Re: divide & conquer algorithm to implement string matching



misterio <giagimari@xxxxxxxxx> writes:

On 29 Mag, 14:58, Richard Heathfield <r...@xxxxxxxxxxxxxxx> wrote:
Maybe I'm missing something, but I really don't see how d&c works for
you in this situation.
I'm not trying to use divide & conquer to find any real benefit from
it in this case,I'm just trying to understand how to properly use it
for this problem,because I need to understand this to prepare an
exam.Usually I can use divide & conquer to solve problems,but this
particular one is giving me some headaches.If I would have wanted to
use an effective algorithm to implement string matching,I would have
used the KMP algorithm.
Thank you for any kind of advice that you can give me.

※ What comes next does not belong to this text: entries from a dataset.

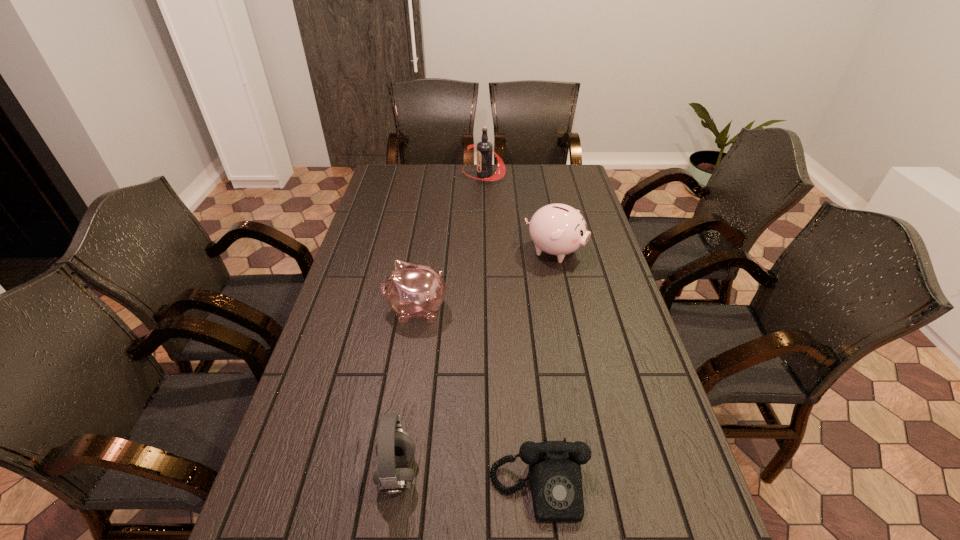 Where is `free space located on the label of the tallest object`? This screenshot has width=960, height=540. free space located on the label of the tallest object is located at coordinates (433, 174).

Locate an element on the screen. free space located on the back of the right piggy bank is located at coordinates (544, 202).

Identify the location of vacant space positioned on the ear cups of the headset. Image resolution: width=960 pixels, height=540 pixels. point(492,473).

Image resolution: width=960 pixels, height=540 pixels. I want to click on vacant area located on the front facing side of the nearer piggy bank, so click(x=359, y=310).

This screenshot has width=960, height=540. Identify the location of object situated at the far edge. coord(485,152).

Identify the location of object present at the left edge. pos(413,290).

Image resolution: width=960 pixels, height=540 pixels. In order to click on object that is at the right edge in this screenshot , I will do `click(557, 229)`.

I want to click on free space at the far edge, so click(453, 176).

Identify the location of free space at the left edge of the desktop. The height and width of the screenshot is (540, 960). (380, 247).

I want to click on vacant space at the right edge of the desktop, so click(x=594, y=244). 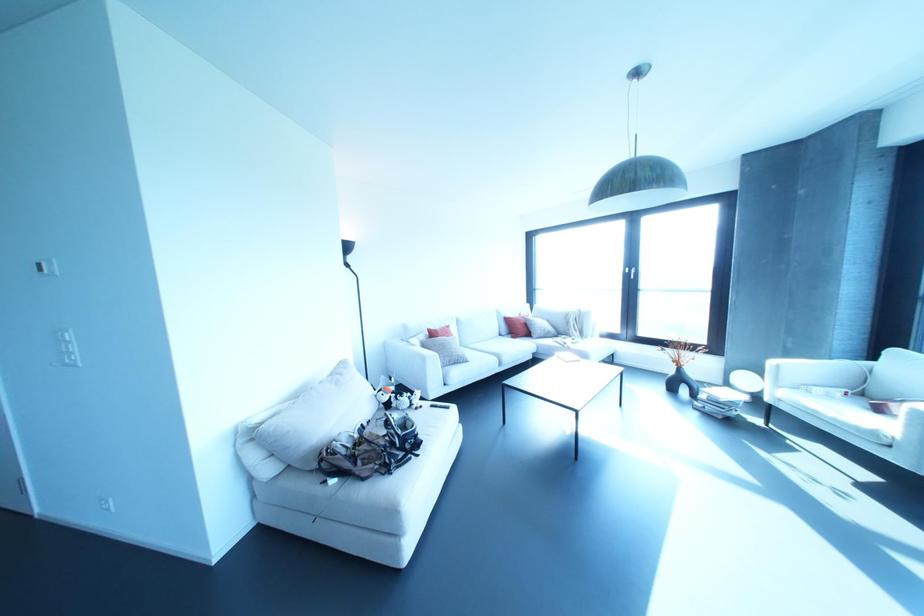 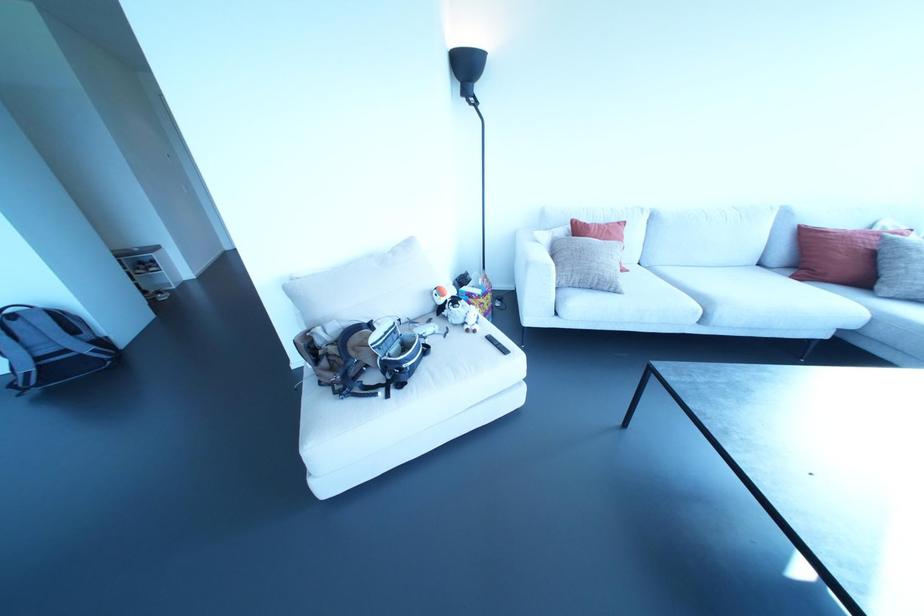 Find the pixel in the second image that matches pixel 416 408 in the first image.

(467, 330) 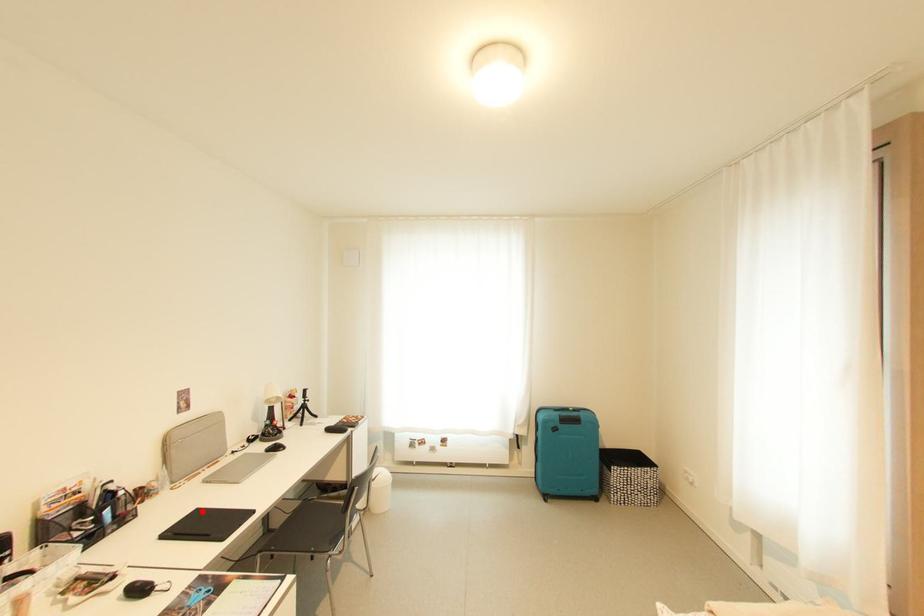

Of course, to apply any rule of thumb, you have to adapt it to the
current circumstances.

Instead of "dividing" by cutting the search string exactly in two, you
can cut it so as to avoid missing any occurences.

pattern: 1011

string: 10100101110001010110

cut into:
string 1: 10100101110
string 2: 110001010110

Actually, you don't really need to cut the string itself, only the
range you search.

string 1: 10100101110
^ ^
| |
start1 end1

string 2: 110001010110
^ ^
| |
start2 end2



(defun d&c-search (pattern string start end)
(if (= start end)
(and (string= pattern string :start2 start :end2 (+ start (length pattern)))
start)
(or (d&c-search pattern string start (truncate (+ start end) 2))
(d&c-search pattern string (1+ (truncate (+ start end) 2)) end))))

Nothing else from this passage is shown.